The proof of Proposition 2 can be referred to Ref. [17]. The relation (11) firstly appeared in a discrete case [11] and plays a crucial role in the construction of the KdV system [17]. It is worth noting that the master function ${\mathit{S}}^{(\mathit{i},\mathit{j})}$ in Proposition 2 is of form

$${\mathit{S}}^{(\mathit{i},\mathit{j})}={(-1)}^{\mathit{j}}{\mathit{s}}^T{\mathit{L}}^{\mathit{j}}{(\mathit{I}+\mathit{M})}^{-1}{\mathit{L}}^{\mathit{i}}\mathit{r},$$

which has the symmetric property ${\mathit{S}}^{(\mathit{i},\mathit{j})}={\mathit{S}}^{(\mathit{j},\mathit{i})}$ when $\mathit{j}-\mathit{i}$ is an even number and antisymmetric property ${\mathit{S}}^{(\mathit{i},\mathit{j})}=-{\mathit{S}}^{(\mathit{j},\mathit{i})}$ when $\mathit{j}-\mathit{i}$ is an odd number [13,17].

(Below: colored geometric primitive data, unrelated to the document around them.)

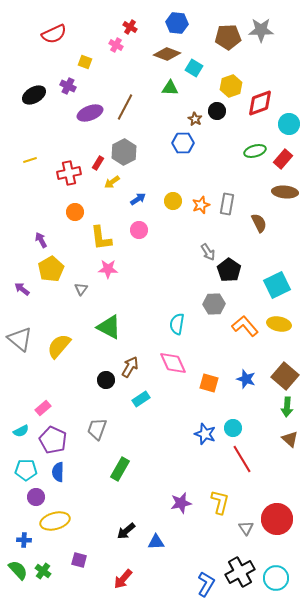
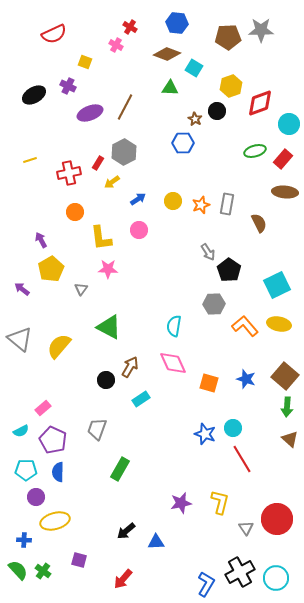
cyan semicircle at (177, 324): moved 3 px left, 2 px down
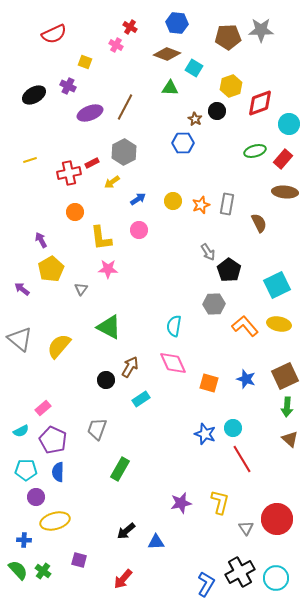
red rectangle at (98, 163): moved 6 px left; rotated 32 degrees clockwise
brown square at (285, 376): rotated 24 degrees clockwise
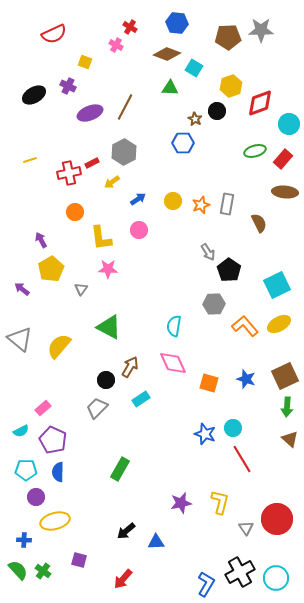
yellow ellipse at (279, 324): rotated 40 degrees counterclockwise
gray trapezoid at (97, 429): moved 21 px up; rotated 25 degrees clockwise
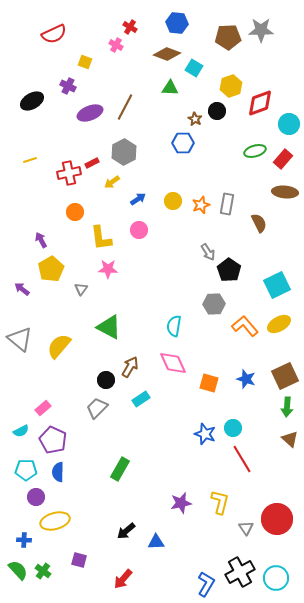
black ellipse at (34, 95): moved 2 px left, 6 px down
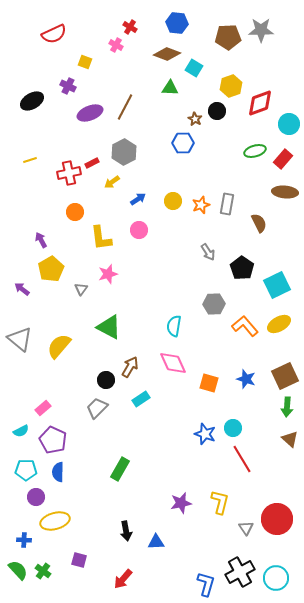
pink star at (108, 269): moved 5 px down; rotated 18 degrees counterclockwise
black pentagon at (229, 270): moved 13 px right, 2 px up
black arrow at (126, 531): rotated 60 degrees counterclockwise
blue L-shape at (206, 584): rotated 15 degrees counterclockwise
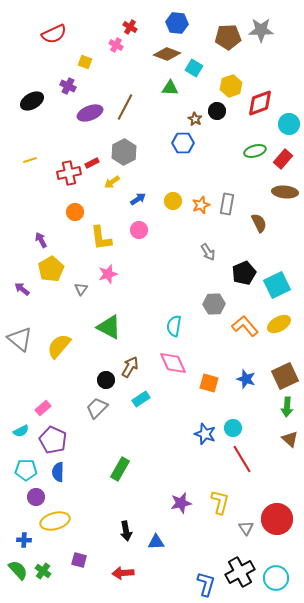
black pentagon at (242, 268): moved 2 px right, 5 px down; rotated 15 degrees clockwise
red arrow at (123, 579): moved 6 px up; rotated 45 degrees clockwise
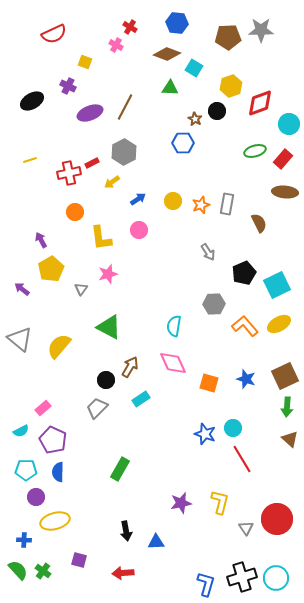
black cross at (240, 572): moved 2 px right, 5 px down; rotated 12 degrees clockwise
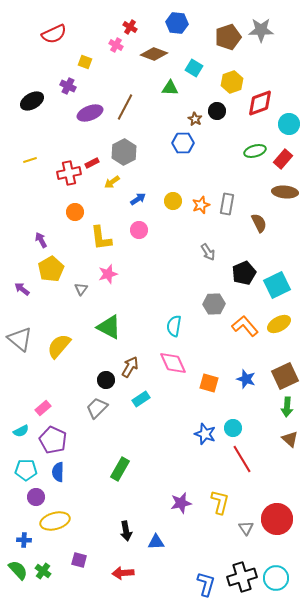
brown pentagon at (228, 37): rotated 15 degrees counterclockwise
brown diamond at (167, 54): moved 13 px left
yellow hexagon at (231, 86): moved 1 px right, 4 px up
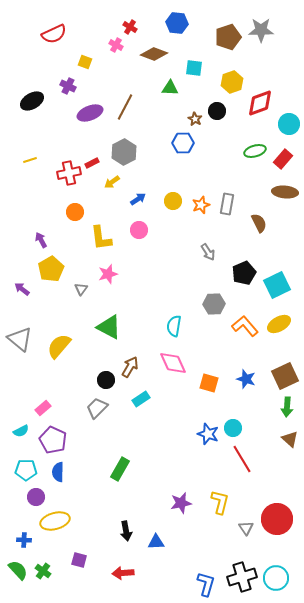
cyan square at (194, 68): rotated 24 degrees counterclockwise
blue star at (205, 434): moved 3 px right
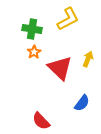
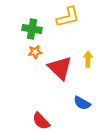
yellow L-shape: moved 2 px up; rotated 15 degrees clockwise
orange star: moved 1 px right; rotated 24 degrees clockwise
yellow arrow: rotated 21 degrees counterclockwise
blue semicircle: rotated 84 degrees clockwise
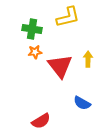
red triangle: moved 2 px up; rotated 8 degrees clockwise
red semicircle: rotated 78 degrees counterclockwise
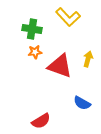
yellow L-shape: rotated 60 degrees clockwise
yellow arrow: rotated 14 degrees clockwise
red triangle: rotated 32 degrees counterclockwise
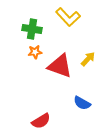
yellow arrow: rotated 28 degrees clockwise
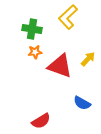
yellow L-shape: rotated 90 degrees clockwise
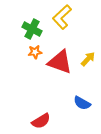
yellow L-shape: moved 6 px left
green cross: rotated 18 degrees clockwise
red triangle: moved 4 px up
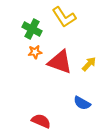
yellow L-shape: moved 2 px right; rotated 80 degrees counterclockwise
yellow arrow: moved 1 px right, 5 px down
red semicircle: rotated 126 degrees counterclockwise
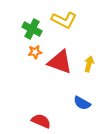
yellow L-shape: moved 3 px down; rotated 30 degrees counterclockwise
yellow arrow: rotated 28 degrees counterclockwise
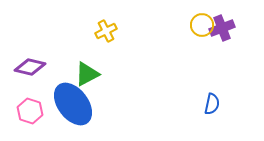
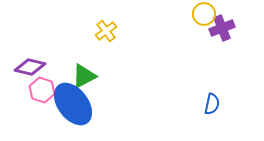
yellow circle: moved 2 px right, 11 px up
yellow cross: rotated 10 degrees counterclockwise
green triangle: moved 3 px left, 2 px down
pink hexagon: moved 12 px right, 21 px up
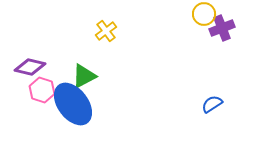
blue semicircle: rotated 135 degrees counterclockwise
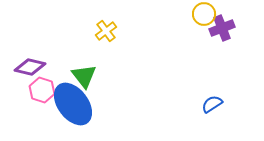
green triangle: rotated 40 degrees counterclockwise
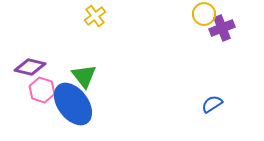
yellow cross: moved 11 px left, 15 px up
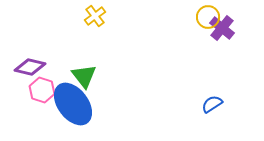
yellow circle: moved 4 px right, 3 px down
purple cross: rotated 30 degrees counterclockwise
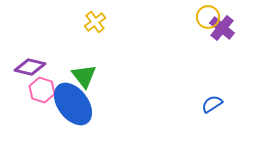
yellow cross: moved 6 px down
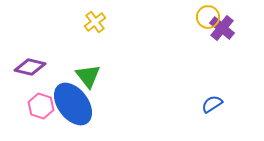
green triangle: moved 4 px right
pink hexagon: moved 1 px left, 16 px down
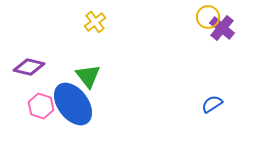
purple diamond: moved 1 px left
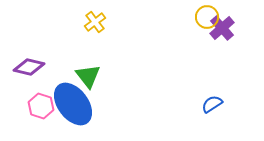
yellow circle: moved 1 px left
purple cross: rotated 10 degrees clockwise
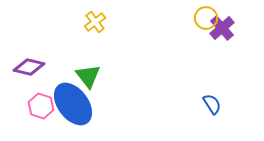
yellow circle: moved 1 px left, 1 px down
blue semicircle: rotated 90 degrees clockwise
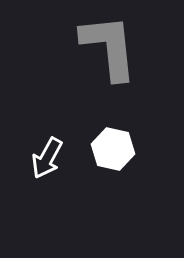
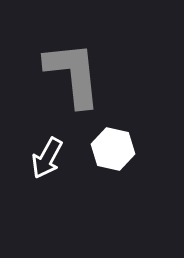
gray L-shape: moved 36 px left, 27 px down
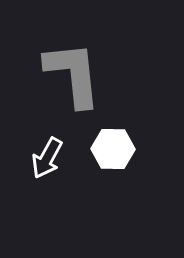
white hexagon: rotated 12 degrees counterclockwise
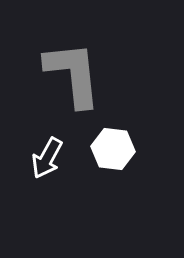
white hexagon: rotated 6 degrees clockwise
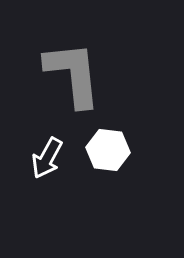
white hexagon: moved 5 px left, 1 px down
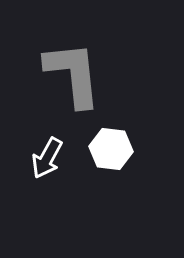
white hexagon: moved 3 px right, 1 px up
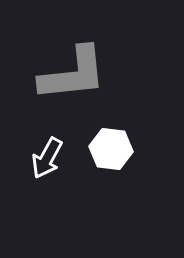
gray L-shape: rotated 90 degrees clockwise
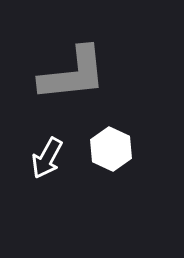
white hexagon: rotated 18 degrees clockwise
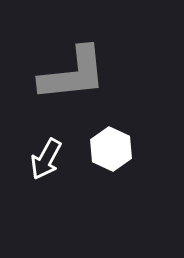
white arrow: moved 1 px left, 1 px down
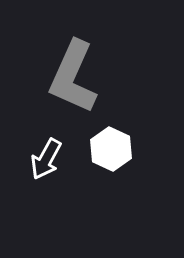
gray L-shape: moved 3 px down; rotated 120 degrees clockwise
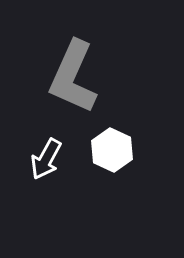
white hexagon: moved 1 px right, 1 px down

Besides the above case, we have the following two results, where parameter $\omega$ satisfies ${\omega }^2+\omega +1=0$.

Proposition 3.

Assuming $\mathit{K}=\omega \mathit{L}$, then for the master function ${\mathit{S}}^{(\mathit{i},\mathit{j})}$ with $\mathit{M},\mathit{L},\mathit{r},\mathit{s}$ satisfying the Sylvester Equation (5), we have the following relation

$$\begin{array}{c}\hfill {\mathit{S}}^{(\mathit{i},\mathit{j}+3s)}={\mathit{S}}^{(\mathit{i}+3s,\mathit{j})}-\sum _{l=0}^{3s-1}{\mathit{S}}^{(3s-1-l,\mathit{j})}{\mathit{S}}^{(\mathit{i},l)},(s=1,2,\cdots ).\end{array}$$

(13)

In particular, when $s=1$, we have

$$\begin{array}{c}\hfill {\mathit{S}}^{(\mathit{i},\mathit{j}+3)}={\mathit{S}}^{(\mathit{i}+3,\mathit{j})}-{\mathit{S}}^{(\mathit{i},2)}{\mathit{S}}^{(0,\mathit{j})}-{\mathit{S}}^{(\mathit{i},1)}{\mathit{S}}^{(1,\mathit{j})}-{\mathit{S}}^{(\mathit{i},0)}{\mathit{S}}^{(2,\mathit{j})}.\end{array}$$

(14)

Proposition 4.

Assume $\mathit{K}=D\mathit{i}ag(\omega {\mathit{K}}_1,{\omega }^2{\mathit{K}}_2)$, $\mathit{L}=D\mathit{i}ag({\mathit{K}}_1,{\mathit{K}}_2)$, where ${\mathit{K}}_{\mathit{i}}\in {\mathbb{C}}_{N_{\mathit{i}}\times N_{\mathit{i}}}$ with $N_1+N_2=N$. Then for the master function ${\mathit{S}}^{(\mathit{i},\mathit{j})}$ with $\mathit{M},\mathit{L},\mathit{K},\mathit{r},\mathit{s}$ satisfying the Sylvester Equation (5), we have the relations (13) and (14).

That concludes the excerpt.